Yesterday, the German parliament passed a major amendment to the German Act Against Restraints of Competition. The amendment includes far-reaching changes to the German merger control regime. It will significantly cut red tape for many M&A deals.
Increased Domestic Turnover Thresholds
Fewer transactions will be subject to German merger control in the future as turnover thresholds are increased drastically. While the original draft bill had already foreseen a significant increase in domestic turnover thresholds, the competent parliamentary committee made last-minute changes in order to further reduce the workload of the German Federal Cartel Office (FCO), thereby freeing up resources to tackle the market power of digital giants.
In the future, transactions will only need to be reported to the FCO if they meet all of the following three thresholds:
(1) the combined worldwide turnover of all participating companies exceeds EUR 500 million; (2) at least one participating company has a German turnover exceeding EUR 50 million; and (3) (a) at least one further participating company has a German turnover exceeding EUR 17.5 million; or (3) (b) the transaction value amounts to more than EUR 400 million and the target has significant activities in Germany, but achieves a German turnover below EUR 17.5 million.
New Merger Control Tool
The law introduces a completely new form of filing requirement: The FCO may order large companies to file certain acquisitions which do neither meet the turnover thresholds nor the transaction value threshold. This amendment is a reaction to a concentration in the German waste management industry through many acquisitions of very small competitors which did not meet the turnover thresholds.
The new instrument will, however, only apply to a handful of companies at a given time. This is because the FCO may only issue such an order after a sector investigation (and subject to further preconditions). In addition, the new instrument is mostly irrelevant to international transactions as it only applies to the acquisition of companies that achieve more than two thirds of their revenues in Germany.
Hospital and Print Media Mergers Benefit Most
Certain hospital mergers will be exempted from merger control altogether until at least 2027. In the last 15 years, the FCO prohibited about one hospital merger a year. This approach never fit well with the political goal of promoting (and even subsidising!) consolidation in the German hospital sector.
The print media sector benefits from a reduction of the turnover multiplier from eight to four. In contrast, the turnover multiplier for radio and television broadcasting remains at eight.
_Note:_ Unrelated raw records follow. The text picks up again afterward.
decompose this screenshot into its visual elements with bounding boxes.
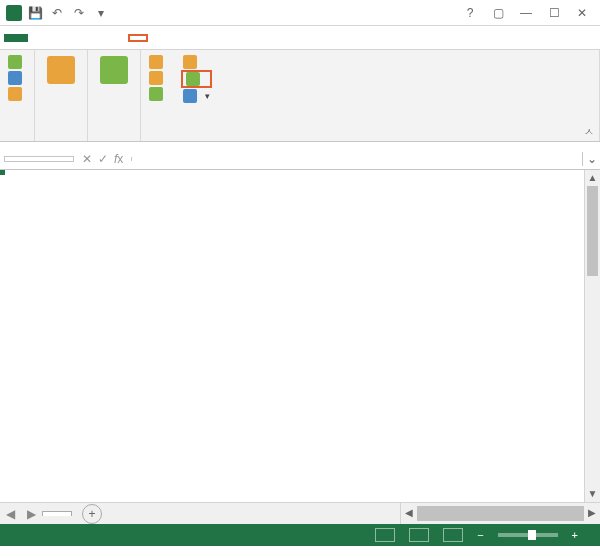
tab-data[interactable] — [108, 34, 128, 42]
scroll-up-icon[interactable]: ▲ — [585, 170, 600, 186]
protect-sheet-button[interactable] — [147, 54, 169, 70]
allow-users-edit-button[interactable] — [181, 70, 212, 88]
formula-expand-icon[interactable]: ⌄ — [582, 152, 600, 166]
page-break-view-button[interactable] — [443, 528, 463, 542]
close-button[interactable]: ✕ — [572, 6, 592, 20]
zoom-in-button[interactable]: + — [572, 529, 578, 541]
spell-check-button[interactable] — [6, 54, 28, 70]
tab-formula[interactable] — [88, 34, 108, 42]
zoom-out-button[interactable]: − — [477, 529, 483, 541]
tab-addin[interactable] — [168, 34, 188, 42]
minimize-button[interactable]: — — [516, 6, 536, 20]
tab-insert[interactable] — [48, 34, 68, 42]
save-button[interactable]: 💾 — [26, 4, 44, 22]
title-bar: 💾 ↶ ↷ ▾ ? ▢ — ☐ ✕ — [0, 0, 600, 26]
group-label-proofing — [6, 137, 28, 139]
formula-input[interactable] — [131, 157, 582, 161]
quick-access-toolbar: 💾 ↶ ↷ ▾ — [0, 4, 116, 22]
group-label-language — [41, 137, 81, 139]
new-comment-button[interactable] — [94, 54, 134, 88]
page-layout-view-button[interactable] — [409, 528, 429, 542]
group-changes: ▾ — [141, 50, 600, 141]
zoom-slider[interactable] — [498, 533, 558, 537]
protect-share-button[interactable] — [181, 54, 212, 70]
formula-bar: ✕ ✓ fx ⌄ — [0, 148, 600, 170]
share-workbook-button[interactable] — [147, 86, 169, 102]
maximize-button[interactable]: ☐ — [544, 6, 564, 20]
help-button[interactable]: ? — [460, 6, 480, 20]
ribbon-options-button[interactable]: ▢ — [488, 6, 508, 20]
add-sheet-button[interactable]: + — [82, 504, 102, 524]
sheet-nav-next-icon[interactable]: ▶ — [21, 507, 42, 521]
vertical-scrollbar[interactable]: ▲ ▼ — [584, 170, 600, 502]
scroll-right-icon[interactable]: ▶ — [584, 503, 600, 524]
scroll-thumb[interactable] — [587, 186, 598, 276]
name-box[interactable] — [4, 156, 74, 162]
sheet-tab[interactable] — [42, 511, 72, 516]
worksheet-grid[interactable]: ▲ ▼ — [0, 170, 600, 502]
tab-review[interactable] — [128, 34, 148, 42]
track-changes-button[interactable]: ▾ — [181, 88, 212, 104]
redo-button[interactable]: ↷ — [70, 4, 88, 22]
translate-button[interactable] — [41, 54, 81, 88]
cancel-icon[interactable]: ✕ — [82, 152, 92, 166]
scroll-left-icon[interactable]: ◀ — [401, 503, 417, 524]
sheet-nav-prev-icon[interactable]: ◀ — [0, 507, 21, 521]
excel-icon — [6, 5, 22, 21]
tab-layout[interactable] — [68, 34, 88, 42]
thesaurus-button[interactable] — [6, 86, 28, 102]
ribbon-collapse-icon[interactable]: ㅅ — [584, 125, 594, 139]
group-proofing — [0, 50, 35, 141]
normal-view-button[interactable] — [375, 528, 395, 542]
window-controls: ? ▢ — ☐ ✕ — [452, 6, 600, 20]
tab-file[interactable] — [4, 34, 28, 42]
group-language — [35, 50, 88, 141]
undo-button[interactable]: ↶ — [48, 4, 66, 22]
group-comments — [88, 50, 141, 141]
fx-icon[interactable]: fx — [114, 152, 123, 166]
ribbon-tabs — [0, 26, 600, 50]
scroll-thumb[interactable] — [417, 506, 584, 521]
qat-dropdown-icon[interactable]: ▾ — [92, 4, 110, 22]
tab-team[interactable] — [188, 34, 208, 42]
sheet-tab-row: ◀ ▶ + ◀ ▶ — [0, 502, 600, 524]
horizontal-scrollbar[interactable]: ◀ ▶ — [400, 503, 600, 524]
selection-border — [0, 170, 4, 174]
enter-icon[interactable]: ✓ — [98, 152, 108, 166]
group-label-changes — [147, 137, 593, 139]
scroll-down-icon[interactable]: ▼ — [585, 486, 600, 502]
status-bar: − + — [0, 524, 600, 546]
tab-view[interactable] — [148, 34, 168, 42]
group-label-comments — [94, 137, 134, 139]
tab-home[interactable] — [28, 34, 48, 42]
protect-workbook-button[interactable] — [147, 70, 169, 86]
research-button[interactable] — [6, 70, 28, 86]
ribbon: ▾ ㅅ — [0, 50, 600, 142]
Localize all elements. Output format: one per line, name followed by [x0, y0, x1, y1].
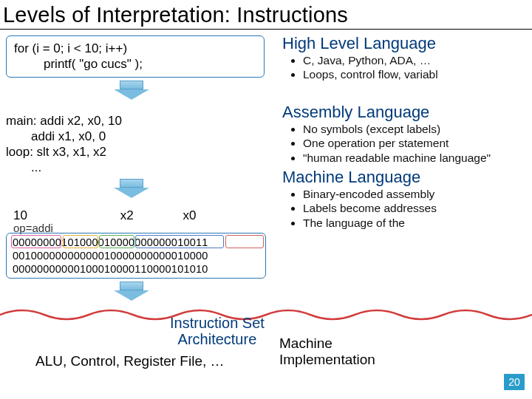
asm-bullets: No symbols (except labels) One operation…: [282, 122, 532, 165]
machine-code-box: 00000000101000010000000000010011 0010000…: [6, 233, 266, 279]
bin-line-1: 00000000101000010000000000010011: [13, 236, 259, 249]
asm-line-2: addi x1, x0, 0: [6, 129, 272, 144]
isa-line-2: Architecture: [170, 331, 265, 347]
hll-code-line-1: for (i = 0; i < 10; i++): [14, 41, 256, 56]
isa-label: Instruction Set Architecture: [170, 315, 265, 347]
impl-r2: Implementation: [279, 352, 375, 368]
asm-line-4: ...: [6, 160, 272, 175]
ml-heading: Machine Language: [282, 168, 532, 187]
ml-bullets: Binary-encoded assembly Labels become ad…: [282, 187, 532, 230]
bullet-item: One operation per statement: [303, 136, 532, 150]
bullet-item: The language of the: [303, 216, 532, 230]
hll-heading: High Level Language: [282, 34, 532, 53]
implementation-left: ALU, Control, Register File, …: [35, 353, 225, 369]
left-column: for (i = 0; i < 10; i++) printf( "go cuc…: [6, 33, 279, 301]
asm-heading: Assembly Language: [282, 103, 532, 122]
isa-line-1: Instruction Set: [170, 315, 265, 331]
slide-body: for (i = 0; i < 10; i++) printf( "go cuc…: [0, 30, 532, 301]
hll-bullets: C, Java, Python, ADA, … Loops, control f…: [282, 53, 532, 82]
bullet-item: Labels become addresses: [303, 201, 532, 215]
ml-label-opcode: op=addi: [13, 222, 279, 234]
slide-title: Levels of Interpretation: Instructions: [0, 0, 532, 30]
bullet-item: Binary-encoded assembly: [303, 187, 532, 201]
ml-label-x0: x0: [183, 208, 196, 223]
implementation-right: Machine Implementation: [279, 335, 375, 368]
page-number-badge: 20: [504, 374, 525, 390]
bin-line-2: 00100000000000010000000000010000: [13, 249, 259, 262]
ml-label-x2: x2: [120, 208, 180, 223]
ml-register-labels: 10 x2 x0: [6, 208, 279, 223]
right-column: High Level Language C, Java, Python, ADA…: [279, 33, 532, 301]
asm-line-3: loop: slt x3, x1, x2: [6, 144, 272, 160]
down-arrow-icon: [109, 81, 154, 100]
bullet-item: No symbols (except labels): [303, 122, 532, 136]
down-arrow-icon: [109, 282, 154, 301]
bullet-item: "human readable machine language": [303, 151, 532, 165]
hll-code-line-2: printf( "go cucs" );: [14, 56, 256, 72]
wavy-divider-icon: [0, 304, 532, 321]
down-arrow-icon: [109, 179, 154, 198]
ml-label-immediate: 10: [13, 208, 117, 223]
bin-line-3: 00000000000100010000110000101010: [13, 262, 259, 276]
impl-r1: Machine: [279, 335, 375, 352]
bullet-item: Loops, control flow, variabl: [303, 67, 532, 81]
assembly-code-box: main: addi x2, x0, 10 addi x1, x0, 0 loo…: [6, 113, 272, 176]
bullet-item: C, Java, Python, ADA, …: [303, 53, 532, 67]
asm-line-1: main: addi x2, x0, 10: [6, 113, 272, 129]
hll-code-box: for (i = 0; i < 10; i++) printf( "go cuc…: [6, 35, 265, 78]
Little Substantive Changes
The substantive framework remains unchanged, with one exception: The FCO may not prohibit mergers insofar as they affect "de-minimis markets" that have existed for at least five years (except in transaction value cases and for markets on which services are rendered free of charge). The respective threshold is increased from EUR 15 million to EUR 20 million, but from now on all relevant de-minimis markets combined must remain below that threshold.
Some Procedural Fine-Tuning
The maximum duration of Phase II proceedings is prolonged by one month to a total of five months (one month for Phase I plus four months for Phase II). The practical implications are very limited: Already today, the FCO is allowed more time for its Phase II review in case of extension requests, commitment proposals and belated responses to formal information requests.
Finally, the administrative burden on notifying companies is reduced by additional possibilities for digital submissions, the option to provide turnover figures on the basis of IFRS financial statements and the elimination of the implementation notice.
Fewer Reportable Acquisitions, Relatively More Reportable JVs
In practical terms, the most important change to the German merger control regime is the long awaited increase of Germany's notoriously low turnover thresholds. In the last years, the FCO reviewed about 1,200 to 1,400 notifications per year, most with little or no effect on competition in Germany.
We expect the amendment to reduce the number of German merger control filings by a third. Acquisitions of small German companies and acquisitions of foreign companies with limited exports to Germany will benefit most. In contrast, establishments of joint ventures and co-investments that are reportable today will often continue to be reportable. This is because a typical parent company or co-investor (together with its company group) is larger than a typical target company.